_The data_
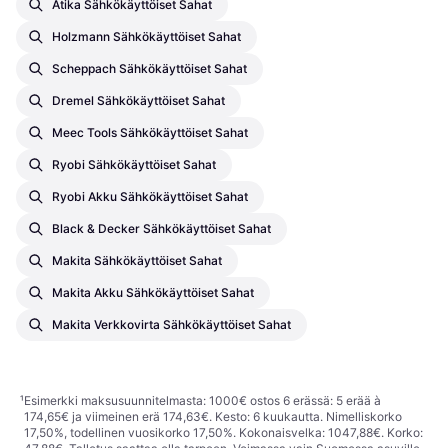
Atika Sähkökäyttöiset Sahat
Holzmann Sähkökäyttöiset Sahat
Scheppach Sähkökäyttöiset Sahat
Dremel Sähkökäyttöiset Sahat
Meec Tools Sähkökäyttöiset Sahat
Ryobi Sähkökäyttöiset Sahat
Ryobi Akku Sähkökäyttöiset Sahat
Black & Decker Sähkökäyttöiset Sahat
Makita Sähkökäyttöiset Sahat
Makita Akku Sähkökäyttöiset Sahat
Makita Verkkovirta Sähkökäyttöiset Sahat
¹
Esimerkki maksusuunnitelmasta: 1000€ ostos 6 erässä: 5 erää à
174,65€ ja viimeinen erä 174,63€. Kesto: 6 kuukautta. Nimelliskorko
17,50%, todellinen vuosikorko 17,50%. Kokonaisvelka: 1047,88€. Korko:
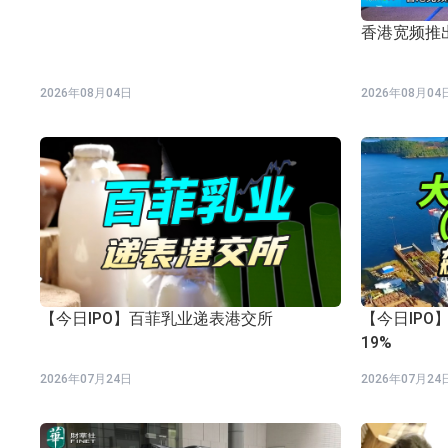
香港宽频推
2026年08月04日
2026年08月04
【今日IPO】百菲乳业递表港交所
【今日IPO】
19%
2026年07月24日
2026年07月24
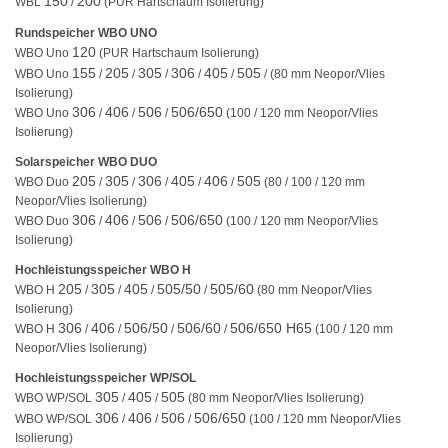
150
200
WBL
/
(PUR Hartschaum Isolierung)
Rundspeicher WBO UNO
120
WBO Uno
(PUR Hartschaum Isolierung)
155
205
305
306
405
505
WBO Uno
/
/
/
/
/
/ (80 mm Neopor/Vlies
Isolierung)
306
406
506
506/650
WBO Uno
/
/
/
(100 / 120 mm Neopor/Vlies
Isolierung)
Solarspeicher WBO DUO
205
305
306
405
406
505
WBO Duo
/
/
/
/
/
(80 / 100 / 120 mm
Neopor/Vlies Isolierung)
306
406
506
506/650
WBO Duo
/
/
/
(100 / 120 mm Neopor/Vlies
Isolierung)
Hochleistungsspeicher WBO H
205
305
405
505/50
505/60
WBO H
/
/
/
/
(80 mm Neopor/Vlies
Isolierung)
306
406
506/50
506/60
506/650 H65
WBO H
/
/
/
/
(100 / 120 mm
Neopor/Vlies Isolierung)
Hochleistungsspeicher WP/SOL
305
405
505
WBO WP/SOL
/
/
(80 mm Neopor/Vlies Isolierung)
306
406
506
506/650
WBO WP/SOL
/
/
/
(100 / 120 mm Neopor/Vlies
Isolierung)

_Brief_
Only the pictures are to be omitted; restate everything else above exactly.

_Expected answer_
Atika Sähkökäyttöiset Sahat
Holzmann Sähkökäyttöiset Sahat
Scheppach Sähkökäyttöiset Sahat
Dremel Sähkökäyttöiset Sahat
Meec Tools Sähkökäyttöiset Sahat
Ryobi Sähkökäyttöiset Sahat
Ryobi Akku Sähkökäyttöiset Sahat
Black & Decker Sähkökäyttöiset Sahat
Makita Sähkökäyttöiset Sahat
Makita Akku Sähkökäyttöiset Sahat
Makita Verkkovirta Sähkökäyttöiset Sahat
¹
Esimerkki maksusuunnitelmasta: 1000€ ostos 6 erässä: 5 erää à
174,65€ ja viimeinen erä 174,63€. Kesto: 6 kuukautta. Nimelliskorko
17,50%, todellinen vuosikorko 17,50%. Kokonaisvelka: 1047,88€. Korko:
香港宽频推
2026年08月04日
2026年08月04
【今日IPO】百菲乳业递表港交所
【今日IPO】
19%
2026年07月24日
2026年07月24
150
200
WBL
/
(PUR Hartschaum Isolierung)
Rundspeicher WBO UNO
120
WBO Uno
(PUR Hartschaum Isolierung)
155
205
305
306
405
505
WBO Uno
/
/
/
/
/
/ (80 mm Neopor/Vlies
Isolierung)
306
406
506
506/650
WBO Uno
/
/
/
(100 / 120 mm Neopor/Vlies
Isolierung)
Solarspeicher WBO DUO
205
305
306
405
406
505
WBO Duo
/
/
/
/
/
(80 / 100 / 120 mm
Neopor/Vlies Isolierung)
306
406
506
506/650
WBO Duo
/
/
/
(100 / 120 mm Neopor/Vlies
Isolierung)
Hochleistungsspeicher WBO H
205
305
405
505/50
505/60
WBO H
/
/
/
/
(80 mm Neopor/Vlies
Isolierung)
306
406
506/50
506/60
506/650 H65
WBO H
/
/
/
/
(100 / 120 mm
Neopor/Vlies Isolierung)
Hochleistungsspeicher WP/SOL
305
405
505
WBO WP/SOL
/
/
(80 mm Neopor/Vlies Isolierung)
306
406
506
506/650
WBO WP/SOL
/
/
/
(100 / 120 mm Neopor/Vlies
Isolierung)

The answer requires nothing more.